The following information provides responses to frequently asked questions about the Welding Technology program.

What is Welding Technology?

The scope of welding continues to grow as technological advancements improve its accuracy, quality, and versatility. Welding is no longer about working on a manufacturing line; welders of today have versatile skills to meet growing industry demands.

The welder of today is learning advanced skills to be successful in the world of tomorrow. It is not uncommon to find welders operate robots or use automated systems using cutting edge technology like lasers and electron beams. As technological needs advance, welders are learning to adapt to an evolving market, using computers and program software for daily operations. Fabrication skills, processes, and techniques are fast becoming the new standard.

Students who like problem-solving and enjoy designing and building with metal and have interests in fields like fabrication, materials engineering, robotics, lasers, computer programming, and systems integration will find excellent career opportunities in welding.

The American Welding Society is the largest organization in the world dedicated to advancing the science, technology, and application of welding and allied processes. For more information about welding or welding careers visit the American Welding Society at www.AWS.org.

Where can I learn more welding concepts before enrolling in the program?

Welded Sculpture serves as an excellent introductory course to welding fabrication that does not require pre-admittance into the Welding Technology program. The course focuses on welding and metal fabrication through design and model development techniques using the MIG welding process.

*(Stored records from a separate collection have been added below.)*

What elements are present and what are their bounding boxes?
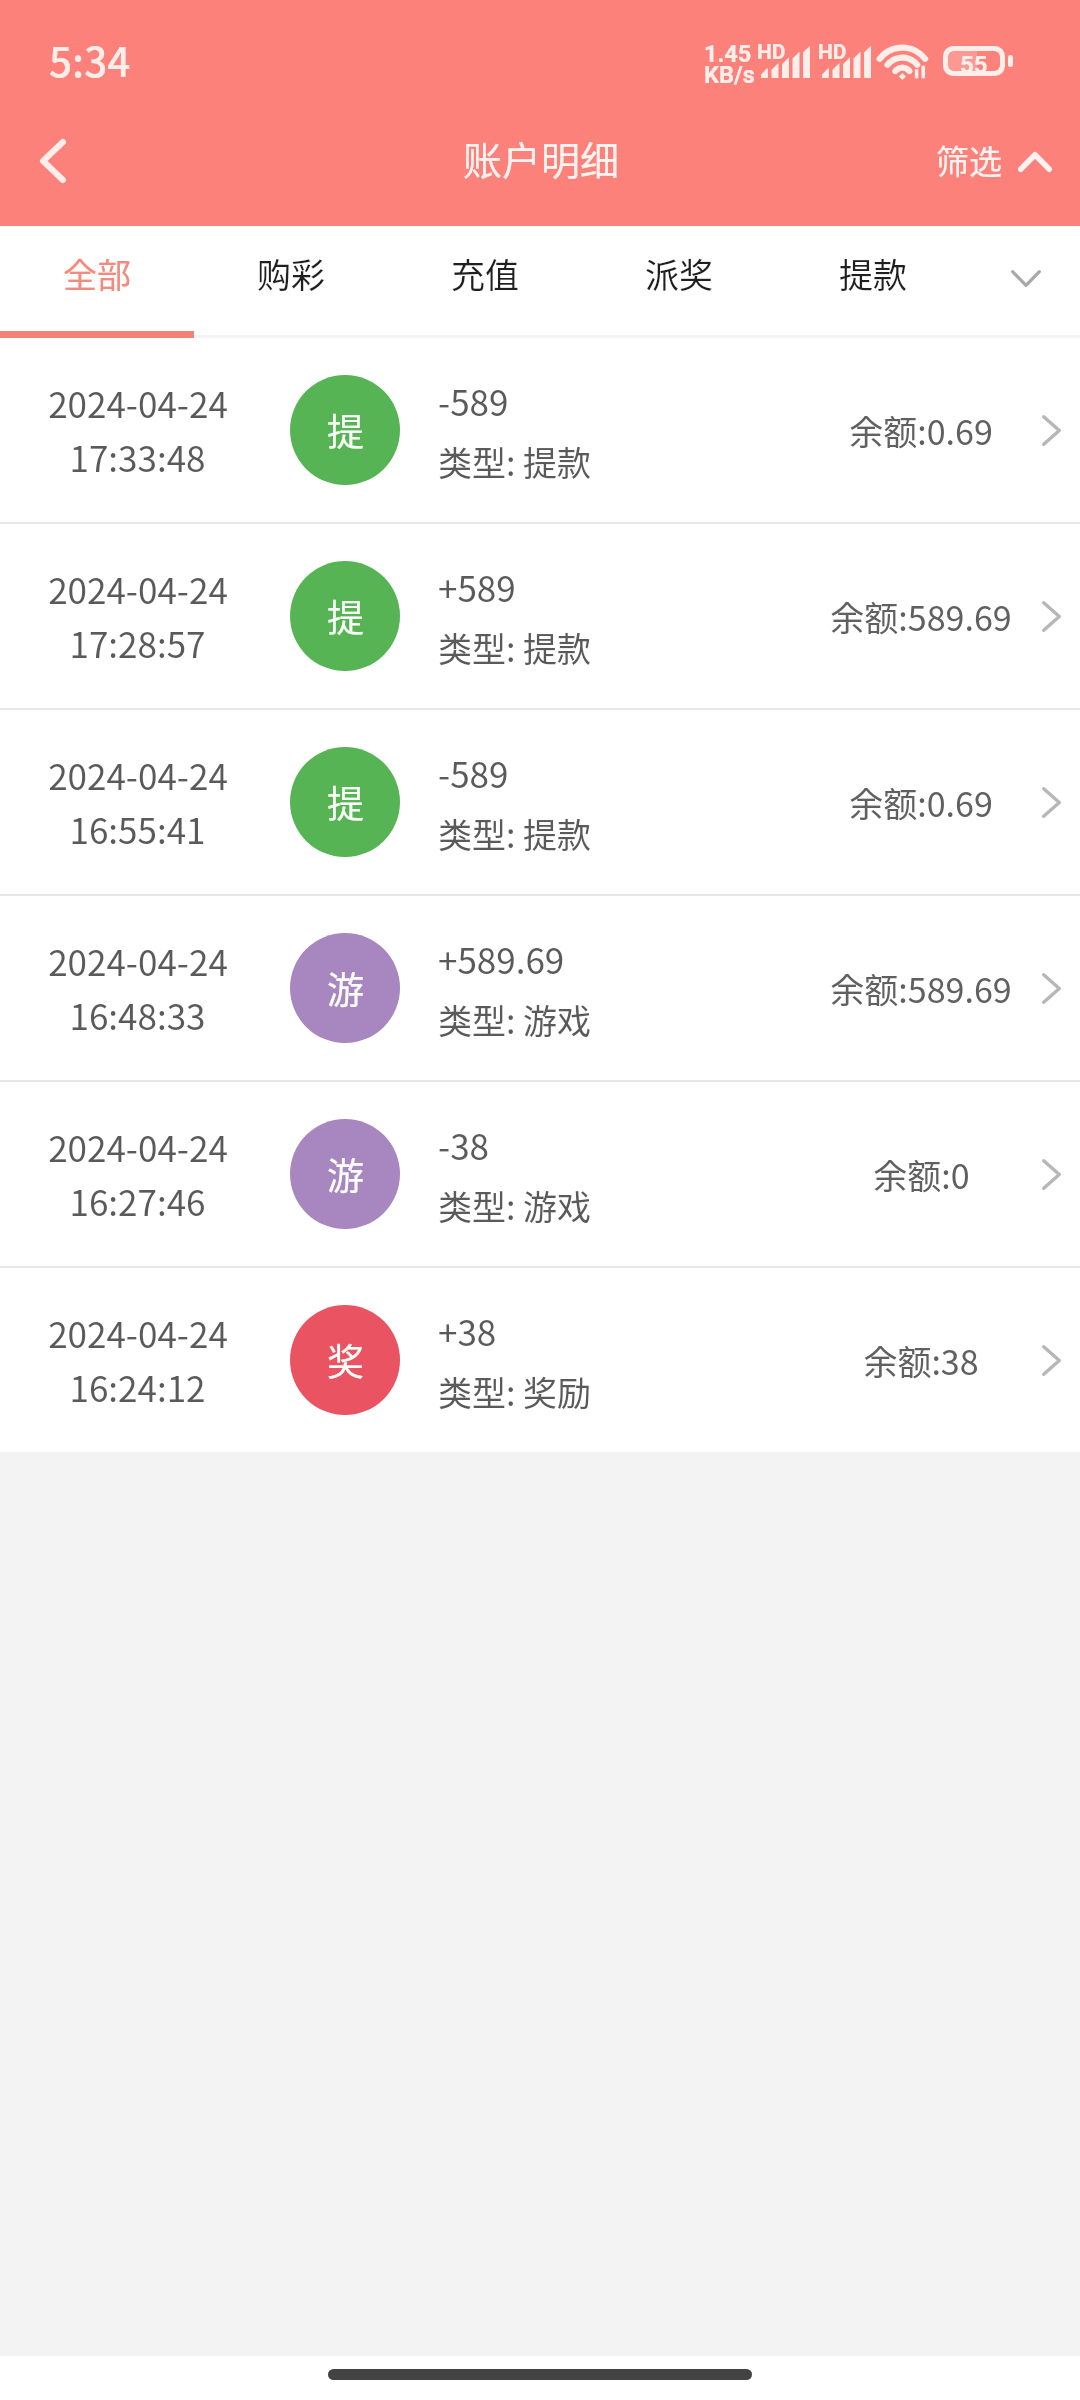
button[interactable]: 2024-04-24 [0,524,1080,708]
staticText: 余额:0 [873,1150,970,1199]
staticText: 购彩 [257,249,325,298]
staticText: 提款 [839,249,907,298]
staticText: -589 [438,747,509,798]
staticText: +589 [438,561,516,612]
button[interactable]: 购彩 [194,226,388,338]
staticText: -38 [438,1119,489,1170]
staticText: 2024-04-24 [48,563,228,614]
button[interactable]: 2024-04-24 [0,1268,1080,1452]
staticText: 游 [327,961,364,1015]
button[interactable]: 派奖 [582,226,776,338]
staticText: 类型: 提款 [438,809,592,858]
staticText: +38 [438,1305,497,1356]
staticText: 16:55:41 [69,803,206,854]
staticText: 类型: 游戏 [438,995,592,1044]
staticText: 余额:589.69 [830,592,1012,641]
button[interactable]: 2024-04-24 [0,896,1080,1080]
staticText: 奖 [327,1333,364,1387]
staticText: 余额:0.69 [849,778,993,827]
staticText: 1.45 [704,40,752,68]
staticText: 5:34 [49,30,131,89]
staticText: KB/s [704,61,755,89]
staticText: 充值 [451,249,519,298]
staticText: 提 [327,775,364,829]
staticText: HD [757,40,786,65]
staticText: 16:48:33 [69,989,206,1040]
staticText: 派奖 [645,249,713,298]
staticText: 全部 [63,249,131,298]
button[interactable]: More filters [970,226,1080,338]
staticText: 17:28:57 [69,617,206,668]
button[interactable]: 提款 [776,226,970,338]
button[interactable]: 筛选 [918,118,1070,202]
staticText: 16:24:12 [69,1361,206,1412]
staticText: 55 [960,51,988,71]
staticText: 余额:38 [863,1336,979,1385]
button[interactable]: 全部 [0,226,194,338]
staticText: 提 [327,403,364,457]
button[interactable]: 2024-04-24 [0,710,1080,894]
staticText: 2024-04-24 [48,1121,228,1172]
staticText: -589 [438,375,509,426]
staticText: 2024-04-24 [48,377,228,428]
staticText: 游 [327,1147,364,1201]
staticText: 余额:589.69 [830,964,1012,1013]
staticText: 类型: 奖励 [438,1367,592,1416]
button[interactable]: 2024-04-24 [0,1082,1080,1266]
staticText: 筛选 [936,136,1002,184]
staticText: 17:33:48 [69,431,206,482]
staticText: +589.69 [438,933,565,984]
staticText: 16:27:46 [69,1175,206,1226]
staticText: 余额:0.69 [849,406,993,455]
staticText: 2024-04-24 [48,749,228,800]
button[interactable]: Back [7,115,99,207]
staticText: 提 [327,589,364,643]
staticText: 类型: 提款 [438,623,592,672]
staticText: 类型: 提款 [438,437,592,486]
staticText: 2024-04-24 [48,935,228,986]
staticText: HD [818,40,847,65]
button[interactable]: 2024-04-24 [0,338,1080,522]
staticText: 账户明细 [463,130,620,186]
staticText: 类型: 游戏 [438,1181,592,1230]
button[interactable]: 充值 [388,226,582,338]
staticText: 2024-04-24 [48,1307,228,1358]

Past student projects have included fountains, tables, lights, and 3-dimensional sculptures. 

What kinds of skills and qualities are needed to be successful?

Because welding cover so many different areas, specific qualities that help to be successful in this field are as follows:

  • Ability to bend and lift
  • Ability to work in confined spaces
  • Ability to work in a team structure
  • Basic mechanical ability
  • Effective problem-solving skills
  • Good eye-hand coordination
  • Manual dexterity
  • Patience
  • Proficient computer skills
  • Solid math skills

What types of welding will I learn? 

Our program offers training in a variety of welding formats that include: 

  • Gas Tungsten Arc Welding (GTAW) 
  • Gas Metal Arc Welding (GMAW) 
  • Flame Cutting 
  • Oxyfuel Welding and Cutting 
  • Plasma Cutting 
  • Shielded Metal Arc Welding (SMAW) 
  • Submerged Arc Welding

To complete Clark's Welding coursework, students are required to become certified in FCAW and one other process of their choice in either GTAW or SMAW processes.